Vol. 281, Issue 2, 992-997, 1997

Expression of hyg^R in Transgenic Mice Causes Resistance to Toxic Effects of Hygromycin B In Vivo¹

Jiri Aubrecht, Mary E. P. Goad², Elizabeth M. Simpson³ and Robert H. Schiestl

Department of Molecular and Cellular Toxicology, Harvard School of Public Health, 665 Huntington Ave., Boston, Massachusetts

Aminoglycoside antibiotics are indispensable for treatment of serious bacterial infections, and despite careful attention to dosage regimens, nephrotoxicity and ototoxicity still cause concern. In the present study, we tested whether side effects of aminoglycoside therapy could be limited by expression of prokaryotic genes of antibiotic resistance in vivo. We characterized the acute and tissue-specific toxicity of hygromycin B in transgenic mice bearing the hygromycin B phosphotransferase (hyg^R) gene under control of a constitutive promoter.

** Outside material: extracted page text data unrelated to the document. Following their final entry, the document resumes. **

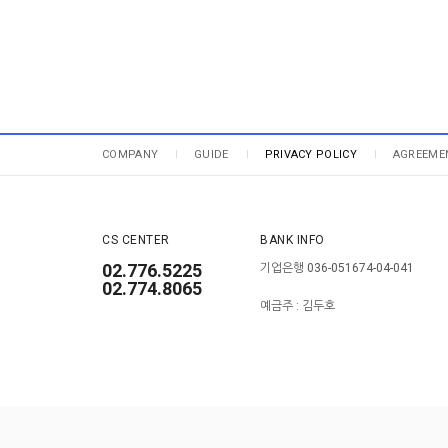
COMPANY
GUIDE
PRIVACY POLICY
AGREEME
CS CENTER
BANK INFO
02.776.5225
기업은행 036-051674-04-041
02.774.8065
예금주 : 김두호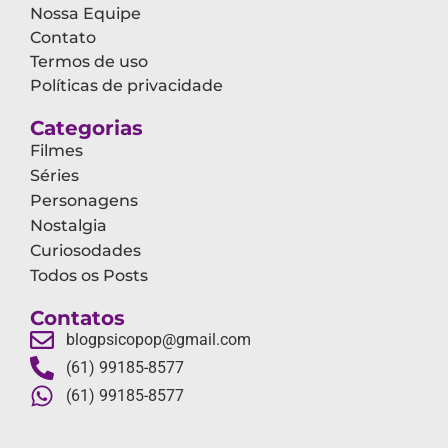
Nossa Equipe
Contato
Termos de uso
Políticas de privacidade
Categorias
Filmes
Séries
Personagens
Nostalgia
Curiosodades
Todos os Posts
Contatos
blogpsicopop@gmail.com
(61) 99185-8577
(61) 99185-8577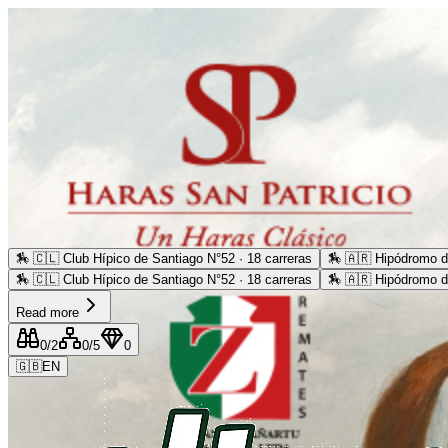
🏇
🇨🇱 Club Hípico de Santiago N°52 · 18 carreras
🏇
🇦🇷 Hipódromo d
🏇
🇨🇱 Club Hípico de Santiago N°52 · 18 carreras
🏇
🇦🇷 Hipódromo d
Read more
0
/2
0
/5
0
🇬🇧
EN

We characterized the tissue-specific expression of hyg^R mRNA and also investigated the acute toxicity of hygromycin B in hyg^R and wild-type mice. The hyg^R mRNA reached its highest levels in brain and reached intermediate levels in spleen, muscle, kidney, liver and testis. The lowest levels were detected in heart and lungs. The hyg^R expression in transgenic animals caused an 89-fold increase in the approximate lethal dose of hygromycin B compared with wild-type mice. Serum biochemical analysis of hyg^R and wild-type mice treated with lethal doses of hygromycin B indicated liver and kidney damage measured as ALT, AST and BUN. On the morphological level, these changes led to acute tubular nephrosis in wild-type mice and acute liver damage in hyg^R mice. Our results show that constitutive expression of the bacterial hyg^R gene in transgenic mice in vivo confers resistance to hygromycin B.